- TASK DETAILS:
From the line containing "лекарственных средств и медицинских" to the last line of the records below, retype every line exactly and output nothing else.

- PROVIDED INFORMATION:

-*-*-

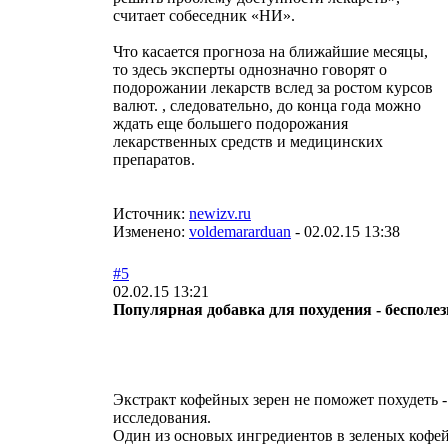
считает собеседник «НИ».
Что касается прогноза на ближайшие месяцы,
то здесь эксперты однозначно говорят о
подорожании лекарств вслед за ростом курсов
валют. , следовательно, до конца года можно
ждать еще большего подорожания
лекарственных средств и медицинских
препаратов.
Источник:
newizv.ru
Изменено:
voldemararduan
-
02.02.15 13:38
#5
02.02.15 13:21
Популярная добавка для похудения - бесполез
Экстракт кофейных зерен не поможет похудеть 
исследования.
Один из основых ингредиентов в зеленых кофей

-*-*-

- FINAL ANSWER:
лекарственных средств и медицинских
препаратов.
Источник:
newizv.ru
Изменено:
voldemararduan
-
02.02.15 13:38
#5
02.02.15 13:21
Популярная добавка для похудения - бесполез
Экстракт кофейных зерен не поможет похудеть 
исследования.
Один из основых ингредиентов в зеленых кофей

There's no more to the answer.